The muscle tissue underneath the skin is low in collagen but rich in water, albumin and globulin, and cooks best at medium heat of 70 °C (optimum) to 80 °C (maximum). Thereby the water binding properties of the proteins albumin and globulin unfold and only a very small part of the meat juices evaporates. Collagen stored in the muscle also softens during moist cooking and absorbs some water. Therefore the texture of the meat stays juicy.

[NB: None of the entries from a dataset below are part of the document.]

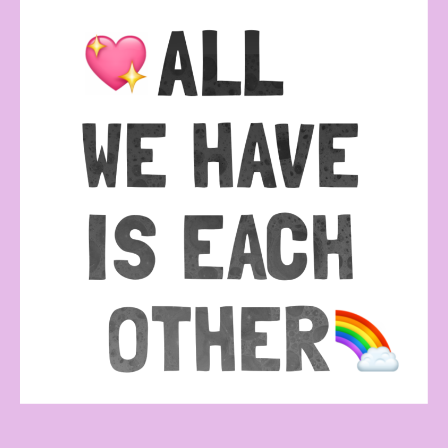
All
we
have
is
each
other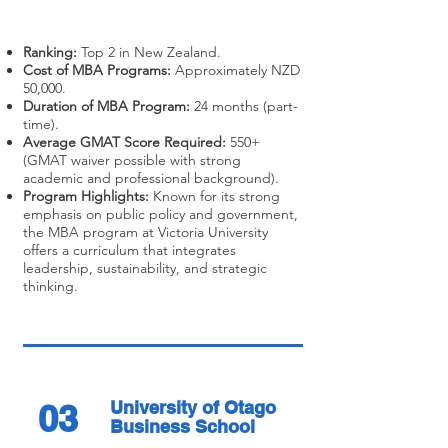
Ranking:
Top 2 in New Zealand.
Cost of MBA Programs:
Approximately NZD
50,000.
Duration of MBA Program:
24 months (part-
time).
Average GMAT Score Required:
550+
(GMAT waiver possible with strong
academic and professional background).
Program Highlights:
Known for its strong
emphasis on public policy and government,
the MBA program at Victoria University
offers a curriculum that integrates
leadership, sustainability, and strategic
thinking.
03
University of Otago
Business School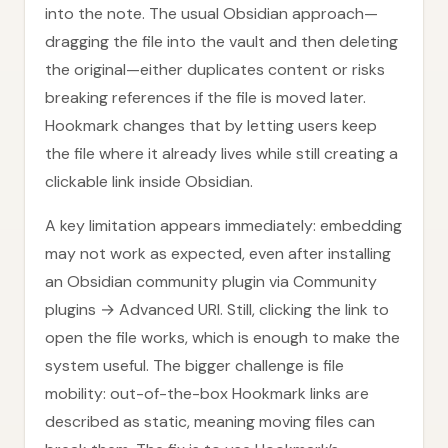
into the note. The usual Obsidian approach—
dragging the file into the vault and then deleting
the original—either duplicates content or risks
breaking references if the file is moved later.
Hookmark changes that by letting users keep
the file where it already lives while still creating a
clickable link inside Obsidian.
A key limitation appears immediately: embedding
may not work as expected, even after installing
an Obsidian community plugin via Community
plugins → Advanced URI. Still, clicking the link to
open the file works, which is enough to make the
system useful. The bigger challenge is file
mobility: out-of-the-box Hookmark links are
described as static, meaning moving files can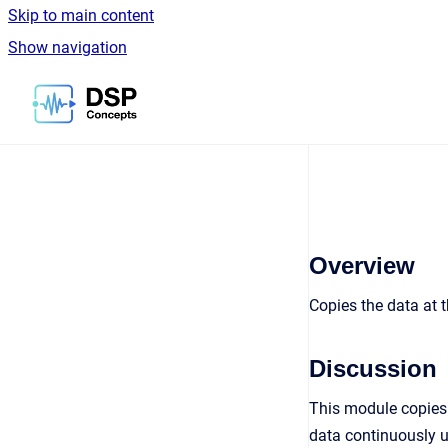
Skip to main content
Show navigation
Go to homepage
Overview
Copies the data at t
Discussion
This module copies 
data continuously u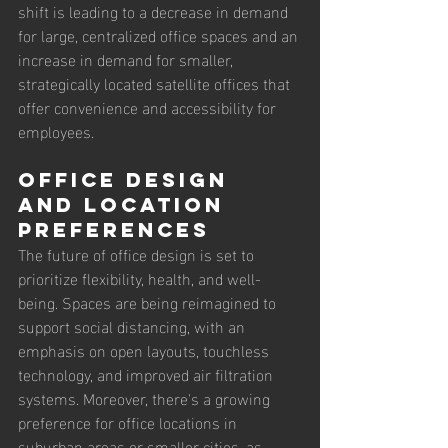
shift is leading to a decrease in demand 
for large, centralized office spaces and an 
increase in demand for smaller, 
strategically located satellite offices that 
offer convenience and accessibility for 
employees.
Office Design 
and Location 
Preferences
The future of office design is set to 
prioritize flexibility, health, and well-
being. Spaces are being reimagined to 
support social distancing, with an 
emphasis on open layouts, touchless 
technology, and improved air filtration 
systems. Moreover, there's a growing 
preference for office locations in 
suburban areas or smaller cities, as 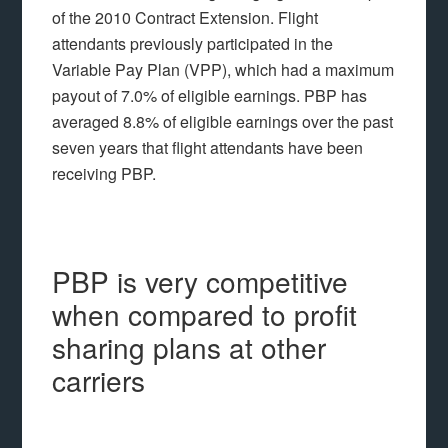
of the 2010 Contract Extension. Flight
attendants previously participated in the
Variable Pay Plan (VPP), which had a maximum
payout of 7.0% of eligible earnings. PBP has
averaged 8.8% of eligible earnings over the past
seven years that flight attendants have been
receiving PBP.
PBP is very competitive
when compared to profit
sharing plans at other
carriers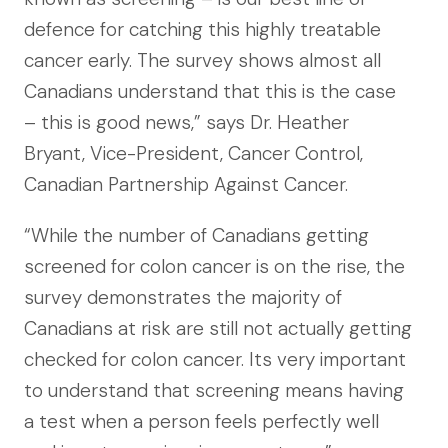
defence for catching this highly treatable
cancer early. The survey shows almost all
Canadians understand that this is the case
– this is good news,” says Dr. Heather
Bryant, Vice-President, Cancer Control,
Canadian Partnership Against Cancer.
“While the number of Canadians getting
screened for colon cancer is on the rise, the
survey demonstrates the majority of
Canadians at risk are still not actually getting
checked for colon cancer. Its very important
to understand that screening means having
a test when a person feels perfectly well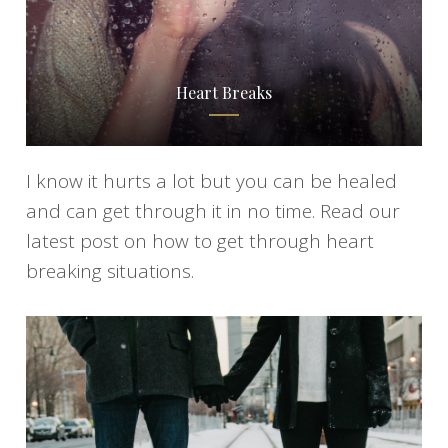
Heart Breaks
I know it hurts a lot but you can be healed
and can get through it in no time. Read our
latest post on how to get through heart
breaking situations.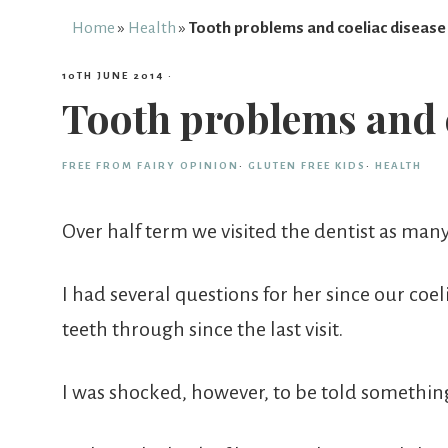
Free
Home
»
Health
»
Tooth problems and coeliac disease
10TH JUNE 2014
·
From
Tooth problems and c
Fairy
FREE FROM FAIRY OPINION
·
GLUTEN FREE KIDS
·
HEALTH
Over half term we visited the dentist as man
I had several questions for her since our coe
teeth through since the last visit.
I was shocked, however, to be told something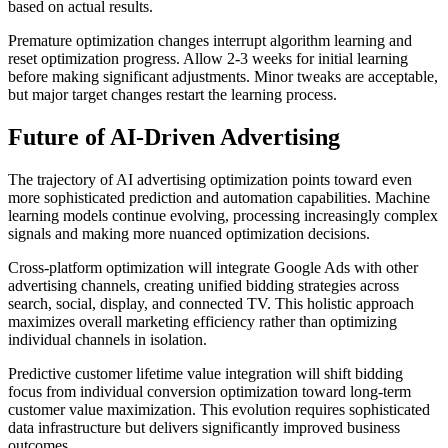
based on actual results.
Premature optimization changes interrupt algorithm learning and
reset optimization progress. Allow 2-3 weeks for initial learning
before making significant adjustments. Minor tweaks are acceptable,
but major target changes restart the learning process.
Future of AI-Driven Advertising
The trajectory of AI advertising optimization points toward even
more sophisticated prediction and automation capabilities. Machine
learning models continue evolving, processing increasingly complex
signals and making more nuanced optimization decisions.
Cross-platform optimization will integrate Google Ads with other
advertising channels, creating unified bidding strategies across
search, social, display, and connected TV. This holistic approach
maximizes overall marketing efficiency rather than optimizing
individual channels in isolation.
Predictive customer lifetime value integration will shift bidding
focus from individual conversion optimization toward long-term
customer value maximization. This evolution requires sophisticated
data infrastructure but delivers significantly improved business
outcomes.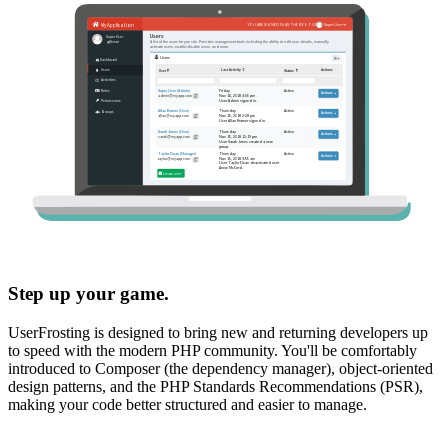
Step up your game.
UserFrosting is designed to bring new and returning developers up
to speed with the modern PHP community. You'll be comfortably
introduced to Composer (the dependency manager), object-oriented
design patterns, and the PHP Standards Recommendations (PSR),
making your code better structured and easier to manage.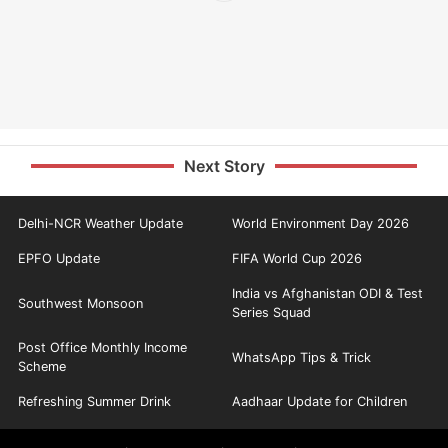
Next Story
Delhi-NCR Weather Update
World Environment Day 2026
EPFO Update
FIFA World Cup 2026
India vs Afghanistan ODI & Test
Southwest Monsoon
Series Squad
Post Office Monthly Income
WhatsApp Tips & Trick
Scheme
Refreshing Summer Drink
Aadhaar Update for Children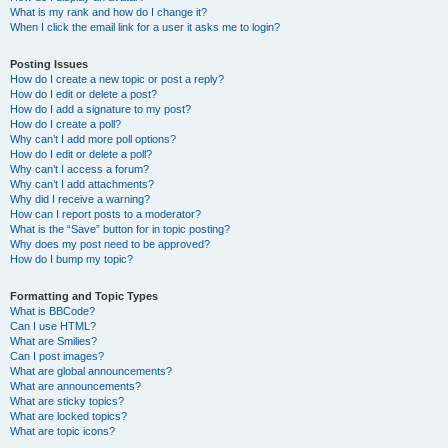
What is my rank and how do I change it?
When I click the email link for a user it asks me to login?
Posting Issues
How do I create a new topic or post a reply?
How do I edit or delete a post?
How do I add a signature to my post?
How do I create a poll?
Why can’t I add more poll options?
How do I edit or delete a poll?
Why can’t I access a forum?
Why can’t I add attachments?
Why did I receive a warning?
How can I report posts to a moderator?
What is the “Save” button for in topic posting?
Why does my post need to be approved?
How do I bump my topic?
Formatting and Topic Types
What is BBCode?
Can I use HTML?
What are Smilies?
Can I post images?
What are global announcements?
What are announcements?
What are sticky topics?
What are locked topics?
What are topic icons?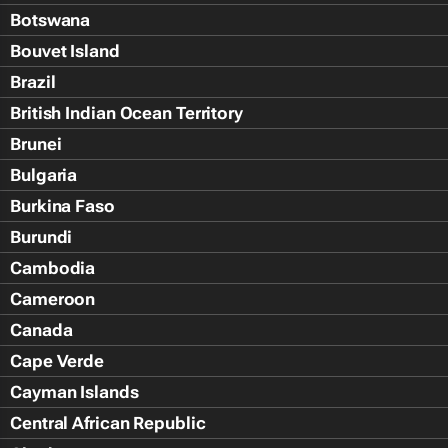
Botswana
Bouvet Island
Brazil
British Indian Ocean Territory
Brunei
Bulgaria
Burkina Faso
Burundi
Cambodia
Cameroon
Canada
Cape Verde
Cayman Islands
Central African Republic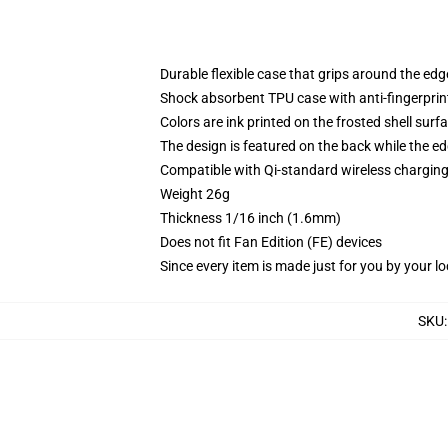
Durable flexible case that grips around the ed
Shock absorbent TPU case with anti-fingerprint
Colors are ink printed on the frosted shell surf
The design is featured on the back while the ed
Compatible with Qi-standard wireless chargi
Weight 26g
Thickness 1/16 inch (1.6mm)
Does not fit Fan Edition (FE) devices
Since every item is made just for you by your loc
SKU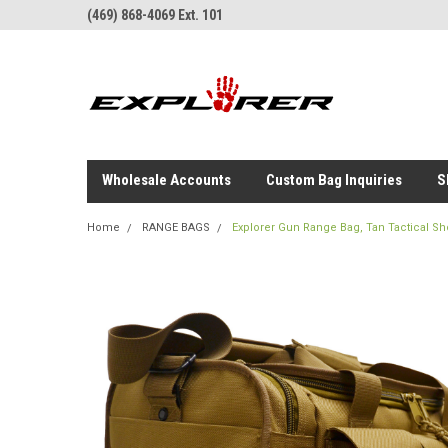
(469) 868-4069 Ext. 101
Wholesale Accounts
Custom Bag Inquiries
S
Home
RANGE BAGS
Explorer Gun Range Bag, Tan Tactical Sh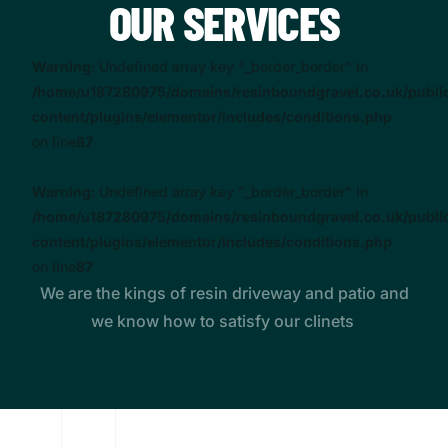
OUR SERVICES
Warning
: Undefined array key "_border_border" in
/home/u187280975/domains/resinboundgravel.co.uk/publi
content/plugins/elementor/includes/conditions.php
on line
87
Warning
: Undefined array key "_border_border" in
/home/u187280975/domains/resinboundgravel.co.uk/publi
content/plugins/elementor/includes/conditions.php
on line
87
We are the kings of resin driveway and patio and
we know how to satisfy our clinets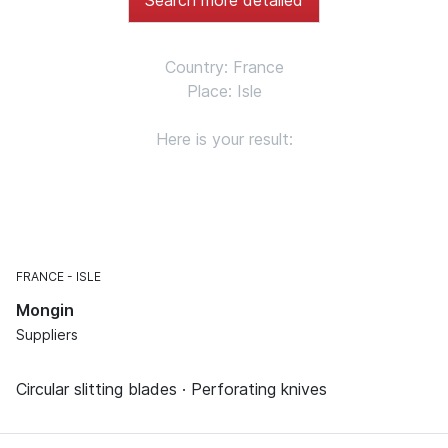
Country: France
Place: Isle
Here is your result:
FRANCE
ISLE
Mongin
Suppliers
Circular slitting blades · Perforating knives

Towards the end of the cooking time the skin is soft and slack. High temperature dries it up fast and turns it to a delicate and crispy crust without damaging the underlying muscle tissue.

Poêler is similar to steam-frying which is mostly used for vegetables. For steam-frying a heavy skillet is used. The vegetables are stirred over a high heat and very small amounts of liquid are added once in a while to prevent sticking. This cooking method also ranges between steaming and frying.